2011-12 Match Reports CCFC v DERBY


17.4.2012

CCFC 2 v 0 DERBY

As I sit here compiling this half-baked tosh raising my eyes in search of inspiration my gaze settles on my framed picture of a Ninian Park vista taken high up in the Bob Bank looking down on the City v Derby game from April 2009, one of the last games played at the grand old tin shack where I misspent my youth. The result that day was 4-1, the following year we put six past the Rams, and last year we thumped them 4-1 again. The chances of a similar return tonight seemed pretty remote. We have been spoilt in recent years with a succession of strikers capable of scoring in excess of 20 goals in a season – Chopra, McCormack, Earnie, Whitts(!) etc. – but this season it’s often been difficult to see where the goals are coming from with top scorer Miller on 11 & Mason on 10. (In fact even a half-baked Tosh would be very welcome). The midfield has only helped out sporadically and it’s unreasonable to expect your central defenders to help out (but more of this later...)

The evening began with tributes being paid to Eddie May, manager between 1991-94, who died this week. Ali’s eulogy was still in full flow when the game began, Referee Lee Probert sent down from the Premier League not exactly endearing himself to the crowd as the Canton End continued their ‘Eddie May’s Barmy Army’ chant. Probert warmed to his task as the game progressed with a number of questionable decisions, even overruling his linesman on an offside decision on one occasion! A new one on me.

Derby started very brightly. Typical of visitors this season they squeezed midfield cutting off our supply routes and didn’t allow our creative players time on the ball. But they kept our central defenders busy by playing two strikers and the Tyson / Robinson combination almost gave them a deserved lead on 15 minutes, the linesman coming to our rescue. Soon after, a speculative shot from distance (more of this later...) from Gunnarsson came close but it was very much against the run of play when Mason put us ahead, reacting first when a Miller strike came back off the post. Derby continued to dominate and it was a relief to go in at half-time 1-0 ahead.

The second half saw us, if not taking hold of the game then at least competing, but still the majority of chances were going Derby’s way. They were to be frustrated by an imperious display from Marshall and a solid performance from Turner and Hudson. Ah yes, Hudson.

In years to come many pints of the Brains family’s finest will be quaffed to the sound of misty-eyed reminiscences and claims of ‘I was there when...’ The distance of the strike and the numbers witnessing the event will be so engorged by exaggeration that even those of us who have kept our ticket stubs as an alibi will begin to doubt if ‘that goal’ was merely an outrageous urban myth.

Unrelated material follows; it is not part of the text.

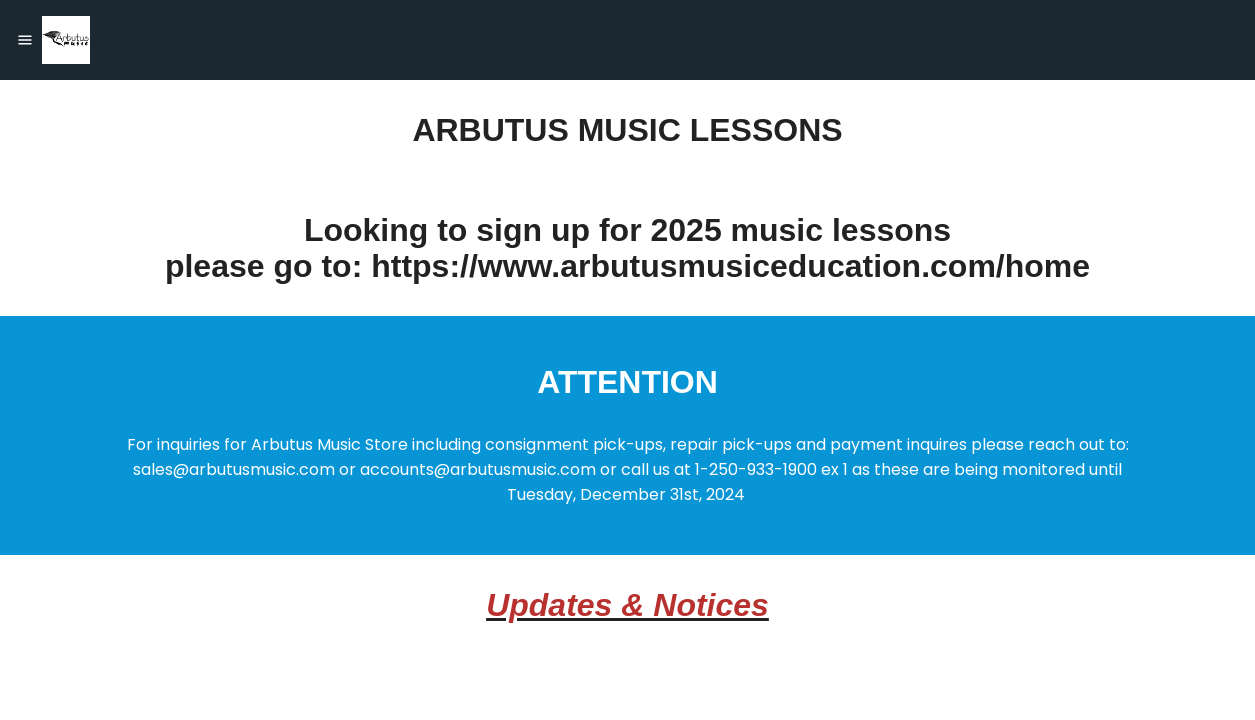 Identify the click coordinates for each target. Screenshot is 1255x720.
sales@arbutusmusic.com (234, 469)
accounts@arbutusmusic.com (478, 469)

My eye-witness account confirms that on 63 minutes the Derby keeper Fielding cleared the ball but only succeeded in finding captain Hudson standing outside Harry Ramsdens in Cardiff Bay. Without looking up from his chips Hudson took one touch to steady himself and struck the ball over the Senedd, up Bute Street in the direction of Penarth Road; it re-entered the stadium to find a panicked Fielding staggering backwards alive to the danger too late as the ball bounced over the goal line. 

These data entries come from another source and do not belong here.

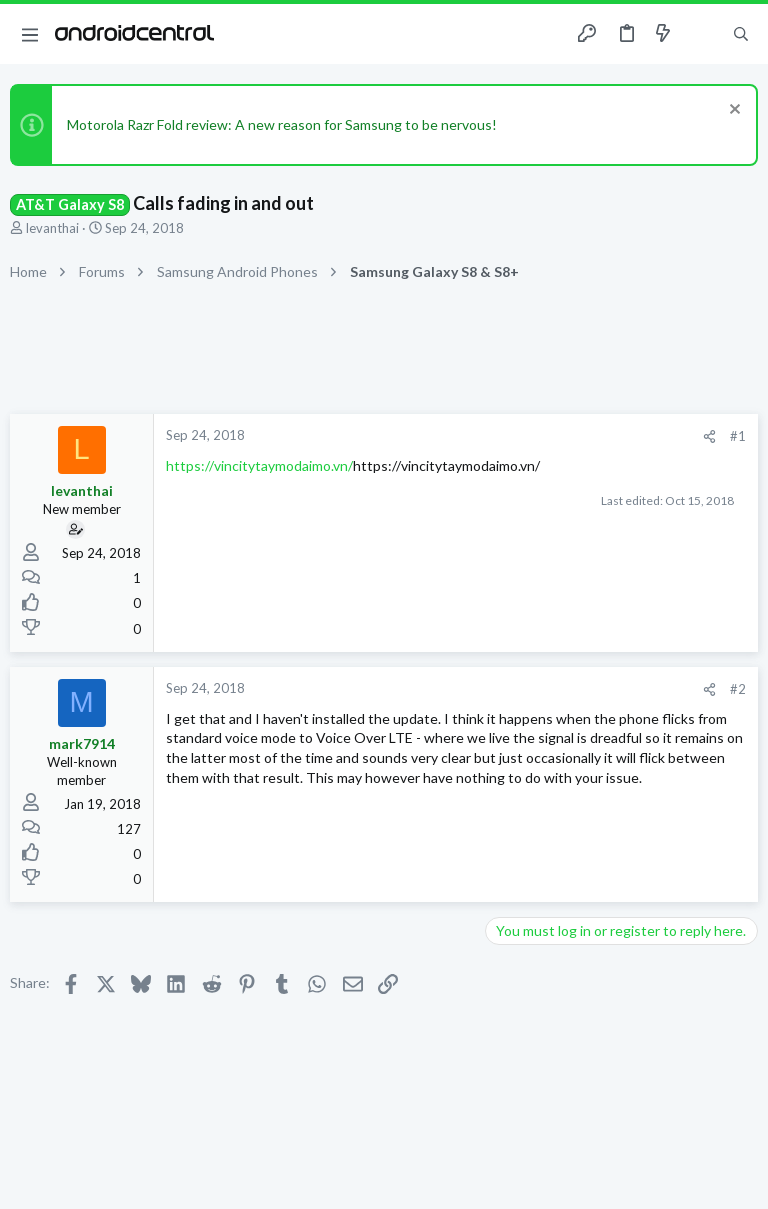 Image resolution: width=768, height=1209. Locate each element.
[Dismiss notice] (732, 111)
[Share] (709, 436)
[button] (30, 34)
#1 (738, 436)
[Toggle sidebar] (702, 34)
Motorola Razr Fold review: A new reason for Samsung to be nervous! (282, 124)
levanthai (52, 228)
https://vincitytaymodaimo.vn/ (259, 465)
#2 (738, 689)
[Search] (741, 34) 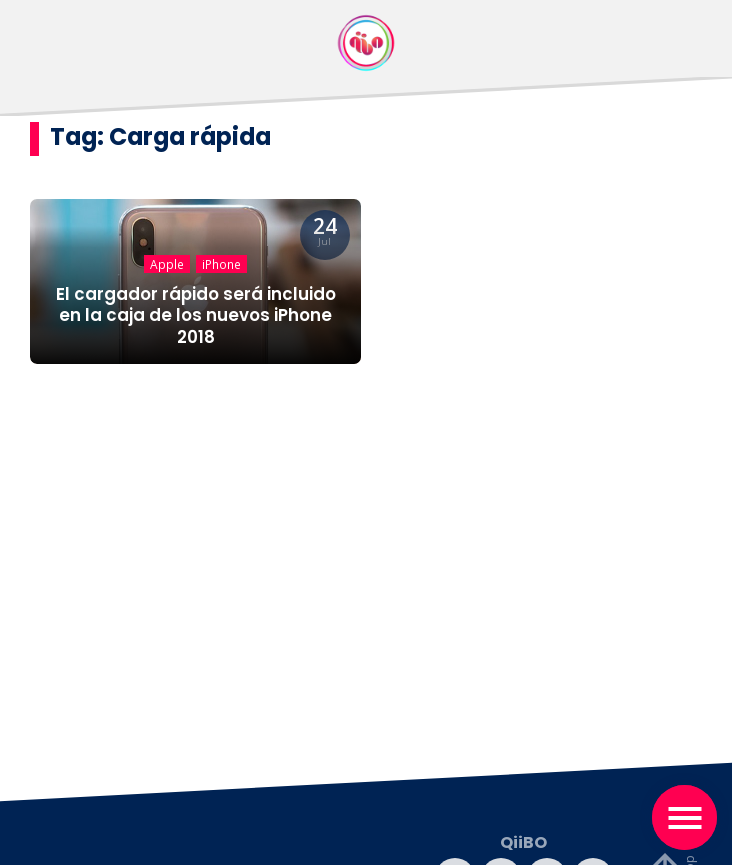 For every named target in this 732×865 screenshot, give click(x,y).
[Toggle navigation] (684, 817)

Mark Hudson has cemented his place in Cardiff City folklore. Books will be written, statues erected, ashes scattered and glasses raised to one of the defining moments in the history the sport. The legacy has already commenced. I read earlier today that ‘Lionel Messi wears Mark Hudson pyjamas’.

2-0 with 25 minutes still to play. You might think that Derby would feel so aggrieved that they would now surrender. That had every right to. Not a bit of it. They continued to dominate the game but it was not going to be their night. A superb Marshall save diving full length to parry a late shot confirmed this.

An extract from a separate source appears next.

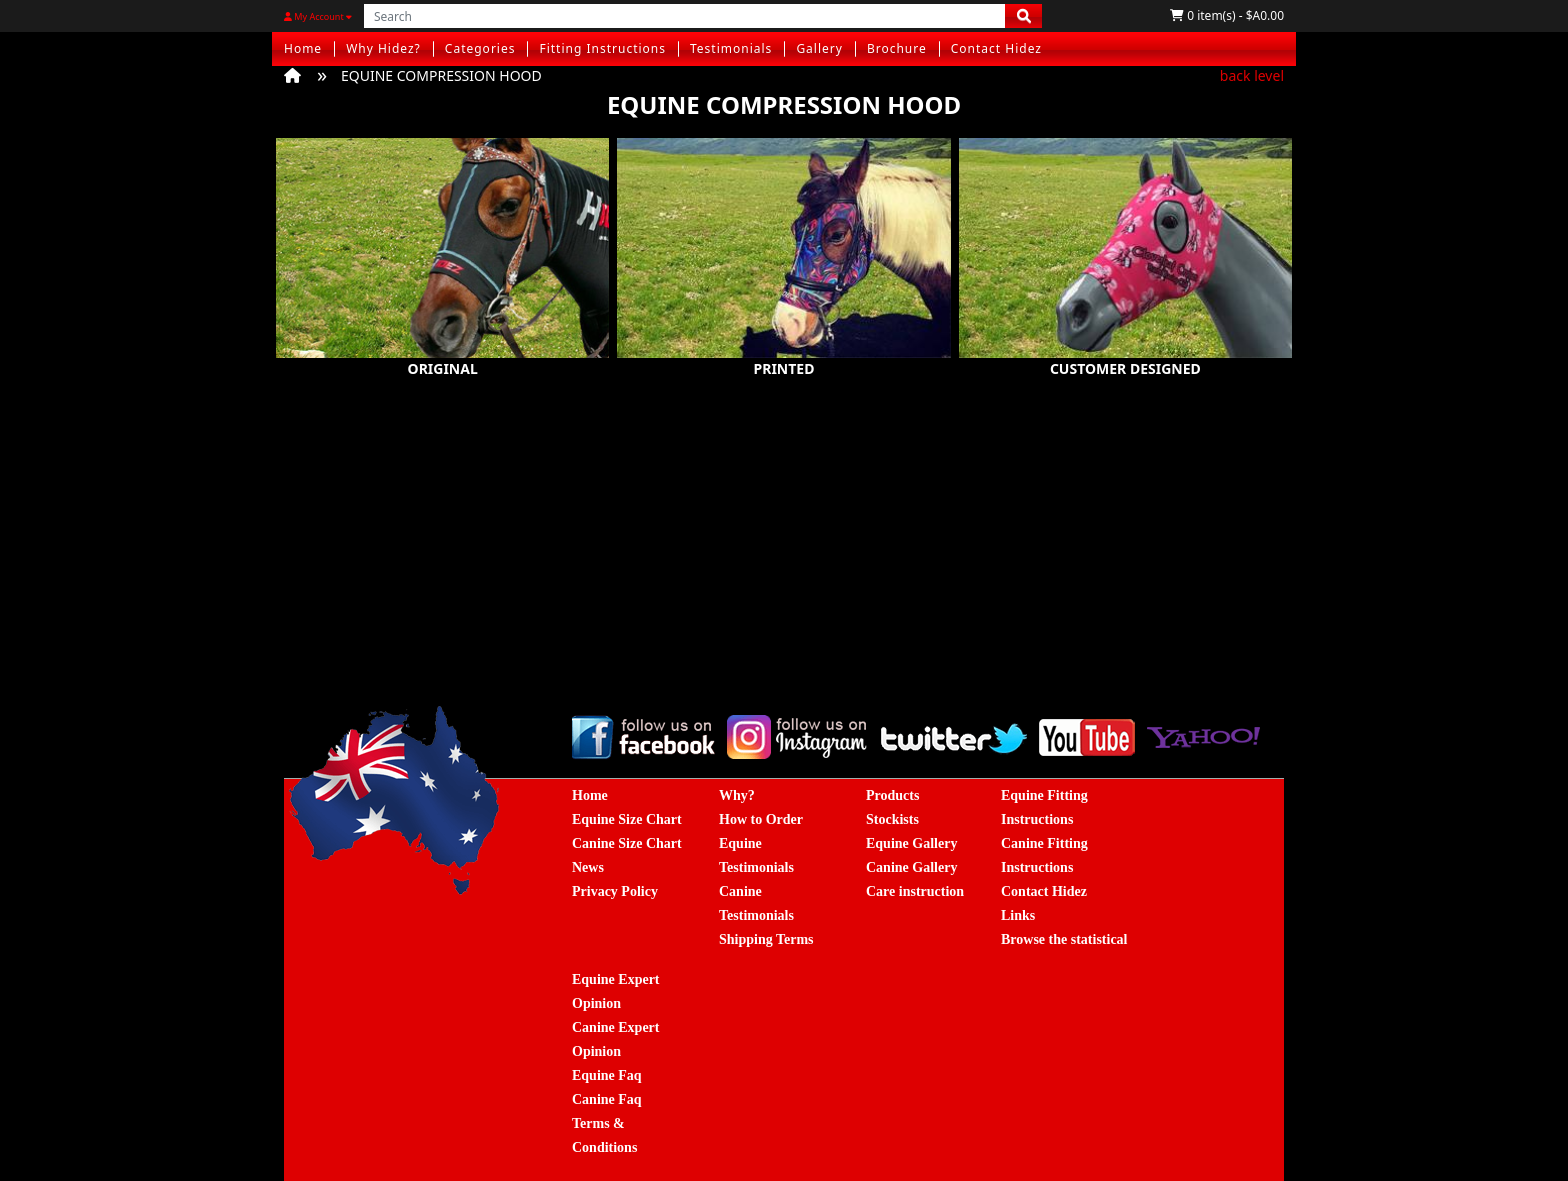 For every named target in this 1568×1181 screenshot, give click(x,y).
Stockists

The game will live long in the memory for one incident, and rightly so. But with Boro failing to beat the already condemned Doncaster the win is more significant as, barring another Deepdale denouement of Prestonian proportions, it more or less confirms our place in the play-offs. 

The manner of the win was scrappy, scruffy and came with more jam than a gig by a Paul Weller tribute band having a jam session while stuck in a traffic jam outside the Robertson’s jam factory in Jamaica. But we’ve covered every play-offs permutation from missing out by one goal over a whole season, losing in the semis and losing in the final. There is only one more outcome to complete the list. This is our year! After what we witnessed tonight anything is possible.